By Tim Harrison, CFP, CLU, ChFC

Let’s say you’ve just done a factfinder with a prospect and you’re on to the next step: deciding what type of life insurance—whole life or term—he should buy. I recommend that you guide your prospect toward a decision by letting him—not you—answer the question himself.

Here’s how I get the “term vs. whole life” conversation going. I’ll ask a client, “Up until what age do you think you can own term insurance?” (With Northwestern Mutual, which I represent, the answer is age 80). I’ll follow up with, “What age do you think your life expectancy (or joint life expectancy, in the case of couples) will be? Usually the prospect will reply, “85 or 90.” I’ll illustrate these questions conceptually; basically, I’ll draw a line out to 80 to represent the term policy, and I’ll draw a line for whole life—a flat line that stays in place until the death benefit. Then I’ll ask, “Would you like your insurance coverage to last beyond the period of time it might actually run out?
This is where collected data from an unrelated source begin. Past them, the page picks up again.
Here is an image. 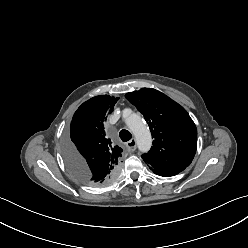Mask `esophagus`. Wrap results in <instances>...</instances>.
I'll return each instance as SVG.
<instances>
[{"label":"esophagus","mask_w":248,"mask_h":248,"mask_svg":"<svg viewBox=\"0 0 248 248\" xmlns=\"http://www.w3.org/2000/svg\"><path fill=\"white\" fill-rule=\"evenodd\" d=\"M126 147L129 151L133 152L136 150V140L133 138L126 143Z\"/></svg>","instance_id":"obj_1"}]
</instances>
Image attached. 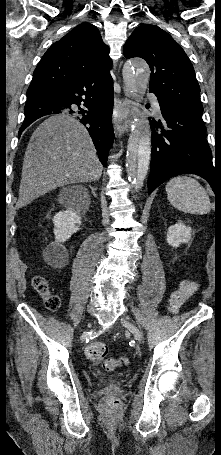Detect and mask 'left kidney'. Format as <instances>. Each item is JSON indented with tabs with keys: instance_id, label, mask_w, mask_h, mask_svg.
<instances>
[{
	"instance_id": "5707ae66",
	"label": "left kidney",
	"mask_w": 221,
	"mask_h": 455,
	"mask_svg": "<svg viewBox=\"0 0 221 455\" xmlns=\"http://www.w3.org/2000/svg\"><path fill=\"white\" fill-rule=\"evenodd\" d=\"M191 227L186 226L182 221H178L170 226L167 233V243L172 247H179L180 244L188 243L191 238Z\"/></svg>"
}]
</instances>
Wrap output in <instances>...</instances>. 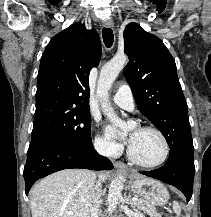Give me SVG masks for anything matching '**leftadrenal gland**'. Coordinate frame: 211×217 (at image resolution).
Returning a JSON list of instances; mask_svg holds the SVG:
<instances>
[{
    "label": "left adrenal gland",
    "instance_id": "obj_1",
    "mask_svg": "<svg viewBox=\"0 0 211 217\" xmlns=\"http://www.w3.org/2000/svg\"><path fill=\"white\" fill-rule=\"evenodd\" d=\"M125 202L127 205H130L133 209L135 208V205L131 200V194L130 193H129L128 197H126Z\"/></svg>",
    "mask_w": 211,
    "mask_h": 217
}]
</instances>
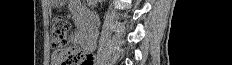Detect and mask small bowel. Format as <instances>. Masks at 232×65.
I'll use <instances>...</instances> for the list:
<instances>
[{
    "instance_id": "c3829d8e",
    "label": "small bowel",
    "mask_w": 232,
    "mask_h": 65,
    "mask_svg": "<svg viewBox=\"0 0 232 65\" xmlns=\"http://www.w3.org/2000/svg\"><path fill=\"white\" fill-rule=\"evenodd\" d=\"M72 42L73 43H79L80 42V36L79 35H74L72 37Z\"/></svg>"
}]
</instances>
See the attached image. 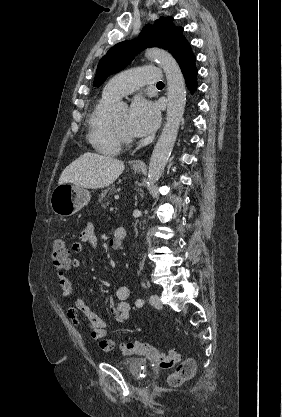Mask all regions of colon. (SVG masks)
<instances>
[{
    "mask_svg": "<svg viewBox=\"0 0 282 417\" xmlns=\"http://www.w3.org/2000/svg\"><path fill=\"white\" fill-rule=\"evenodd\" d=\"M51 258L55 267L59 269L68 268L71 264L65 242L60 235L52 240ZM104 353H113L114 345L107 340L102 347ZM122 351L126 355L144 357L152 360L161 369H170L178 362L180 356L175 347L169 348V353L158 350L148 342H135L122 345ZM197 370V363L194 358H187L175 372L168 376V382L172 386H179L183 381L192 378Z\"/></svg>",
    "mask_w": 282,
    "mask_h": 417,
    "instance_id": "colon-1",
    "label": "colon"
}]
</instances>
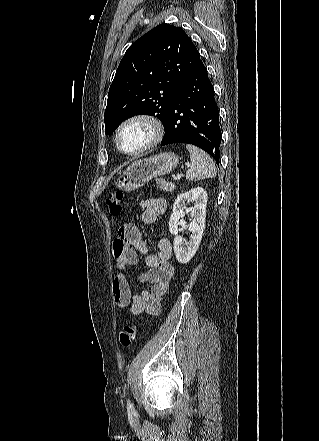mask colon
<instances>
[{
  "instance_id": "1",
  "label": "colon",
  "mask_w": 319,
  "mask_h": 441,
  "mask_svg": "<svg viewBox=\"0 0 319 441\" xmlns=\"http://www.w3.org/2000/svg\"><path fill=\"white\" fill-rule=\"evenodd\" d=\"M123 194L120 191L112 192L106 199L111 216L117 217L122 213ZM137 336V327L134 324L124 326L119 333V340L123 347H130Z\"/></svg>"
}]
</instances>
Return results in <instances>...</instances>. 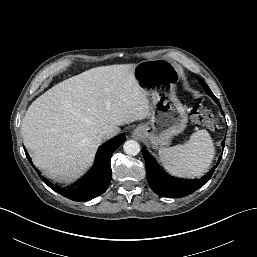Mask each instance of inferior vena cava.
<instances>
[{"mask_svg": "<svg viewBox=\"0 0 257 257\" xmlns=\"http://www.w3.org/2000/svg\"><path fill=\"white\" fill-rule=\"evenodd\" d=\"M116 134H118V131L115 130V129H109V130H106V131H103L100 133V137L101 139L103 140H107V139H110L112 138L113 136H115Z\"/></svg>", "mask_w": 257, "mask_h": 257, "instance_id": "inferior-vena-cava-1", "label": "inferior vena cava"}]
</instances>
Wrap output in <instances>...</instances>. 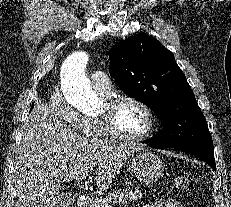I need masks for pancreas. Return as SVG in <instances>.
<instances>
[{
	"mask_svg": "<svg viewBox=\"0 0 231 207\" xmlns=\"http://www.w3.org/2000/svg\"><path fill=\"white\" fill-rule=\"evenodd\" d=\"M141 198L142 192L139 189L135 191L118 189L104 198L100 197L94 200L92 207H113L116 205L125 204L127 200L136 201Z\"/></svg>",
	"mask_w": 231,
	"mask_h": 207,
	"instance_id": "obj_1",
	"label": "pancreas"
}]
</instances>
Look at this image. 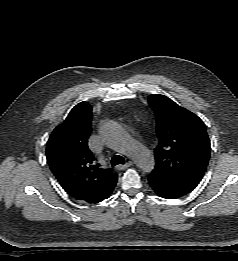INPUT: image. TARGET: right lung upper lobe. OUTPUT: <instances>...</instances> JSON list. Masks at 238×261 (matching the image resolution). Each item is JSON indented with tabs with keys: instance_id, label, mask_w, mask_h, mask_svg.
I'll return each mask as SVG.
<instances>
[{
	"instance_id": "right-lung-upper-lobe-1",
	"label": "right lung upper lobe",
	"mask_w": 238,
	"mask_h": 261,
	"mask_svg": "<svg viewBox=\"0 0 238 261\" xmlns=\"http://www.w3.org/2000/svg\"><path fill=\"white\" fill-rule=\"evenodd\" d=\"M92 107L80 102L52 132L47 162L64 190L78 200L97 203L116 185L117 174L103 169L88 148Z\"/></svg>"
}]
</instances>
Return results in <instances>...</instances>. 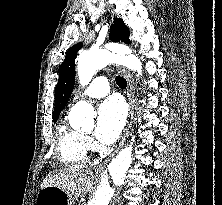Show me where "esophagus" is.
I'll list each match as a JSON object with an SVG mask.
<instances>
[{
  "instance_id": "esophagus-1",
  "label": "esophagus",
  "mask_w": 222,
  "mask_h": 205,
  "mask_svg": "<svg viewBox=\"0 0 222 205\" xmlns=\"http://www.w3.org/2000/svg\"><path fill=\"white\" fill-rule=\"evenodd\" d=\"M118 70L123 74V76L127 80L126 95H127V101H128V104H129V113H128V118H127L126 126H125V129H124V132H123V137H122L121 143H120L117 151L124 144L128 134H129V130L131 128L132 118H133V110H134V86H133V80L131 78L130 73L125 68L118 66ZM109 161H110V159H107L106 162H104L103 164H101L99 166L98 170L103 169Z\"/></svg>"
}]
</instances>
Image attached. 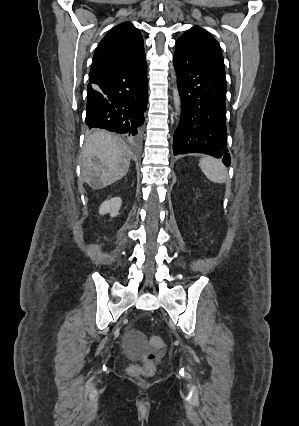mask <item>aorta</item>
Instances as JSON below:
<instances>
[{"mask_svg":"<svg viewBox=\"0 0 299 426\" xmlns=\"http://www.w3.org/2000/svg\"><path fill=\"white\" fill-rule=\"evenodd\" d=\"M174 79L176 81V76H174ZM173 99H174L175 110H176V113L178 114L180 113V109H181V100H180V96H179V92H178L176 84L173 88Z\"/></svg>","mask_w":299,"mask_h":426,"instance_id":"762f6f07","label":"aorta"}]
</instances>
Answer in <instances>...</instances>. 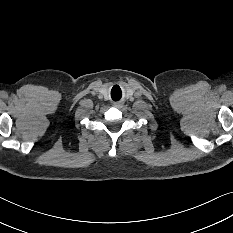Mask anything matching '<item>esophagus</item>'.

I’ll wait for a yes or no, then point out that 97 percent of our death claims last year were paid in whole life insurance, 3 percent in term policies.

I’ve found this approach pretty effective—it engages the prospect in the decision-making process and makes him feel as if his needs, not your wants, top any other consideration.

Tim Harrison, CFP, CLU, ChFC, is a wealth-management advisor with Northwestern Mutual Wealth Management Co., and a member of NAIFA-Omaha.